Il c.c. riconosce a ciascun condomino il diritto di servirsi per il proprio interesse della cosa comune, apportando a proprie spese le modifiche necessarie ad un maggiore godimento della cosa, purché non ne alteri la destinazione e non impedisca agli altri condomini di farne parimenti uso secondo il loro diritto.

Questo divieto è esteso al compimento di opere che rechino danni alle parti comuni ovvero determinino pregiudizio alla stabilità, alla sicurezza o al decoro architettonico dell’edificio, anche relativamente agli interventi sulle proprietà esclusive o destinate all’uso individuale del condomino.

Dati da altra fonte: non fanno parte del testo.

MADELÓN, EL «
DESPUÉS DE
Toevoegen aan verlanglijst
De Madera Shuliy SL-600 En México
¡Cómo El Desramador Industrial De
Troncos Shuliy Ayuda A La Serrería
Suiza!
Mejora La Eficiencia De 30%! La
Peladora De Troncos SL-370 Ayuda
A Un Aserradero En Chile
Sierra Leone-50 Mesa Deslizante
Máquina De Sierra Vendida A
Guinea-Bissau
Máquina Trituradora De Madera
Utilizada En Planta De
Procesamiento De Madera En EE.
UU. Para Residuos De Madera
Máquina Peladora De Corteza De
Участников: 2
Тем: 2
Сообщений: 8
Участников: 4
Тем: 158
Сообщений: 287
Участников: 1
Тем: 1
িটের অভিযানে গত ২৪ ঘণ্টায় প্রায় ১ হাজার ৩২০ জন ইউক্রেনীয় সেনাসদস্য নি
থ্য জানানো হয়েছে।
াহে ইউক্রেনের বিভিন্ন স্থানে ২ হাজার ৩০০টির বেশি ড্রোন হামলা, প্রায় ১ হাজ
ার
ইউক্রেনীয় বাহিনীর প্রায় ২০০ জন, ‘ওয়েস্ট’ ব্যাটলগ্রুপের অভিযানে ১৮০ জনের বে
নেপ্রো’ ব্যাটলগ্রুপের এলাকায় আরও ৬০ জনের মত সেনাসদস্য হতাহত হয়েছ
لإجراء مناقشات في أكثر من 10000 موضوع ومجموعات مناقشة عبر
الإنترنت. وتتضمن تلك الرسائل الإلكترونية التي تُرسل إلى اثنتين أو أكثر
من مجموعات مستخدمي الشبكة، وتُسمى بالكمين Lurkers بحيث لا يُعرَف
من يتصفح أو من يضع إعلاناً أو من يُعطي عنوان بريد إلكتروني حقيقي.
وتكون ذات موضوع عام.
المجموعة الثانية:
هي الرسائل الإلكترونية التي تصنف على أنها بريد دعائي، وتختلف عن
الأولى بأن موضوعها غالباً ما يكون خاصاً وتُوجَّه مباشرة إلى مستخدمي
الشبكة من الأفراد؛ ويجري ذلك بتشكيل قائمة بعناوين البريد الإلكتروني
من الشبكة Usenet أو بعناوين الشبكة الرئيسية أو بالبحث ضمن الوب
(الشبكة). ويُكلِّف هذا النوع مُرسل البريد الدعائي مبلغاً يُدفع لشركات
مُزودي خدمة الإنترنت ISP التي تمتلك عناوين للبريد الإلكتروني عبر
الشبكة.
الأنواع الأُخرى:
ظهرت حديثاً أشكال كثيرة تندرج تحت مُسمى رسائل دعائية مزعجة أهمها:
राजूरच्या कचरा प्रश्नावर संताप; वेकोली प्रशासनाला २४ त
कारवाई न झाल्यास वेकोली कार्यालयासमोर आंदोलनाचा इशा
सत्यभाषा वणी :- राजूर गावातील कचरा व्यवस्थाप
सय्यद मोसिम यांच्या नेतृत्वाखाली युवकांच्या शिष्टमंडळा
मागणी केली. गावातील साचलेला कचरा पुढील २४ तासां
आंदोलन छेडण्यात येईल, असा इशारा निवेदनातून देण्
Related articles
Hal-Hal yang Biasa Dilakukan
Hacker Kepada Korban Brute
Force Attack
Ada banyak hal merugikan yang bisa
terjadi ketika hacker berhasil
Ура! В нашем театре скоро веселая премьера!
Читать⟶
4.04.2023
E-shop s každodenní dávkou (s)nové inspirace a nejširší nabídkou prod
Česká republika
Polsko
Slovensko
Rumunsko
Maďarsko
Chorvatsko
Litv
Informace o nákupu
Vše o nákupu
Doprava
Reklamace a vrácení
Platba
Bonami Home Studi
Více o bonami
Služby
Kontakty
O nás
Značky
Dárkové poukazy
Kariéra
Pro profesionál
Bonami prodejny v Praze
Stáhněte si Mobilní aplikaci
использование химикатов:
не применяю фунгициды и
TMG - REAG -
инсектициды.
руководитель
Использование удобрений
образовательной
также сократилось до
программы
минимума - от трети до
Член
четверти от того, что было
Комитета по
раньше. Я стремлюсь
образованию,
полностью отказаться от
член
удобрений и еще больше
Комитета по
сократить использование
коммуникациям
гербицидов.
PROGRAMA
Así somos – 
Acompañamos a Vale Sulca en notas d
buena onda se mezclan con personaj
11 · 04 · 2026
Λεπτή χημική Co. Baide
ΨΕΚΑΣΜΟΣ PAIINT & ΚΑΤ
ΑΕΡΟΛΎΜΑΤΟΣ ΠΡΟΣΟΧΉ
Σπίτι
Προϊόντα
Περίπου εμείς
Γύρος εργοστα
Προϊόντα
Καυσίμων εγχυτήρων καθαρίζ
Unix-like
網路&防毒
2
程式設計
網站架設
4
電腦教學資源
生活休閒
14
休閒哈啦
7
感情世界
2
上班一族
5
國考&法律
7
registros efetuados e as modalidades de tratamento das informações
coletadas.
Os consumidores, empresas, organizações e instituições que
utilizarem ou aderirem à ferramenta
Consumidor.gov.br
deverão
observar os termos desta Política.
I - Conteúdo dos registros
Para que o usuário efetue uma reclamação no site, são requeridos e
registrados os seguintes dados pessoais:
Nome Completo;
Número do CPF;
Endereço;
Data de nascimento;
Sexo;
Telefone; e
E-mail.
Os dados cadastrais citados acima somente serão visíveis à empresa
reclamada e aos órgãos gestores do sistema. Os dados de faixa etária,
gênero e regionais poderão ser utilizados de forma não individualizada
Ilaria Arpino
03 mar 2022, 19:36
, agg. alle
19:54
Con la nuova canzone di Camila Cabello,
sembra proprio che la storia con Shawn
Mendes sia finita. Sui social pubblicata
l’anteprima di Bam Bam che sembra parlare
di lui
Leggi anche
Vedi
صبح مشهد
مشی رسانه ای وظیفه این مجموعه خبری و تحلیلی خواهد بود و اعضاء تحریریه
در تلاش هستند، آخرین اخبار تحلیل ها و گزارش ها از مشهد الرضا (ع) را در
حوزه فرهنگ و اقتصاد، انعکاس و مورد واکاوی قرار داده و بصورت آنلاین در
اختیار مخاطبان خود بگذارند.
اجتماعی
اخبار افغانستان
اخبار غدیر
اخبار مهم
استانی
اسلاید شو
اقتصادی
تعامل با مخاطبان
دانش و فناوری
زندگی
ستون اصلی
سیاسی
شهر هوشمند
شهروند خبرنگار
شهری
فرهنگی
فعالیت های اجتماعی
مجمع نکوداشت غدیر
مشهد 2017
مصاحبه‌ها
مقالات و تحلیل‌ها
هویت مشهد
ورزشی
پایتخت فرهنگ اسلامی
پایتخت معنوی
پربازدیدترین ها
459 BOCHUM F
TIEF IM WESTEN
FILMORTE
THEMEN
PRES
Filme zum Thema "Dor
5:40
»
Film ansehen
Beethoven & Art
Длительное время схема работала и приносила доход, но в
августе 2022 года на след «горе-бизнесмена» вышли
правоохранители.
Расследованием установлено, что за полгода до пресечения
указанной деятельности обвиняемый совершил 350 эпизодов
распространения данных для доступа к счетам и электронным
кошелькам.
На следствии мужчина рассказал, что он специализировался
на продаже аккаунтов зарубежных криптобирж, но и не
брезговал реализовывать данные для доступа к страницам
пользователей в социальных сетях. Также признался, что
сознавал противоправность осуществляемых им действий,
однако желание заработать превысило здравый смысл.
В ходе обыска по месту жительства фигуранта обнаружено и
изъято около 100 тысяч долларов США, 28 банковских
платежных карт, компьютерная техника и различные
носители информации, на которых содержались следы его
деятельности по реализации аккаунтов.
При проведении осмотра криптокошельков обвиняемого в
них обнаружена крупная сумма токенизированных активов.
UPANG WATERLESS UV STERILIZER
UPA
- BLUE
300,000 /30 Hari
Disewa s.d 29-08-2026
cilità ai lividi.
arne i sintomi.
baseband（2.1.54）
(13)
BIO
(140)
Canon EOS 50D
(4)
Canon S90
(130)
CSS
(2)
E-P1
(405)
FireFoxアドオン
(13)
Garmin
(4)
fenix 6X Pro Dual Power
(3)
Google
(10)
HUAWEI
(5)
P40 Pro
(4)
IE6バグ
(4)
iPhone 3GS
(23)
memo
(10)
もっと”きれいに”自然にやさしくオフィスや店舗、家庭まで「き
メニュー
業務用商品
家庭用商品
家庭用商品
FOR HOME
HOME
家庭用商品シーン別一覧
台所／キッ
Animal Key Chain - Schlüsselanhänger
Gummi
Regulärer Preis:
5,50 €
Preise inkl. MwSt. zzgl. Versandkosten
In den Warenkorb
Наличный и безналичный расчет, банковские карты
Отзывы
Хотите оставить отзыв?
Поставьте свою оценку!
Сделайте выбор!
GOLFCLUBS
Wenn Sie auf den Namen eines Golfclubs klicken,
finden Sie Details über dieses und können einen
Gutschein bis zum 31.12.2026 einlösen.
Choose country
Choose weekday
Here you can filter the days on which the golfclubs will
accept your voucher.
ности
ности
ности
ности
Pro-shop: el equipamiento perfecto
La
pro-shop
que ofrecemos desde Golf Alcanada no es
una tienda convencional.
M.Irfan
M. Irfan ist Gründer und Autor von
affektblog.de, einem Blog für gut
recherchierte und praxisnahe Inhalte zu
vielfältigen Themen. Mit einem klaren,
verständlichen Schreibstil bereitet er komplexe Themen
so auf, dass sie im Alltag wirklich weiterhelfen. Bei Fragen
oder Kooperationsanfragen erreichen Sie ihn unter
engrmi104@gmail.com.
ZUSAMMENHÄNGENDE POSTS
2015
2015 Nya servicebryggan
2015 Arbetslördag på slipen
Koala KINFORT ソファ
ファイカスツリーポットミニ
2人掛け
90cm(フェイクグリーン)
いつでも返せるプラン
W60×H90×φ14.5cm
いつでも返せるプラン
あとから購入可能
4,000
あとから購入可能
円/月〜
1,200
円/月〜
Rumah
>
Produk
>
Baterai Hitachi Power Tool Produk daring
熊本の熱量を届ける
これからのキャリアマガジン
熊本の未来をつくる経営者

La Corte di Cassazione ha ribadito, dal canto suo, che il parimenti uso altrui dei beni comuni non può intendersi in termini assoluta identità di utilizzazione poiché una lettura in tal senso, in una dimensione spaziale o temporale, comporterebbe il sostanziale divieto, per ciascun condomino, di fare qualsiasi uso particolare a proprio vantaggio della cosa comune. In pratica, qualora sia prevedibile che gli altri partecipanti alla comunione non possano fare parimenti uso della cosa comune, la, modifica apportata alla stessa dal condomino deve ritenersi legittima, poiché il limite al godimento di ciascun condomino è dato dagli interessi altrui, i quali costituiscono impedimento alla modifica solo se sia ragionevole prevedere che i loro titolari possano volere accrescere il pari uso cui hanno diritto.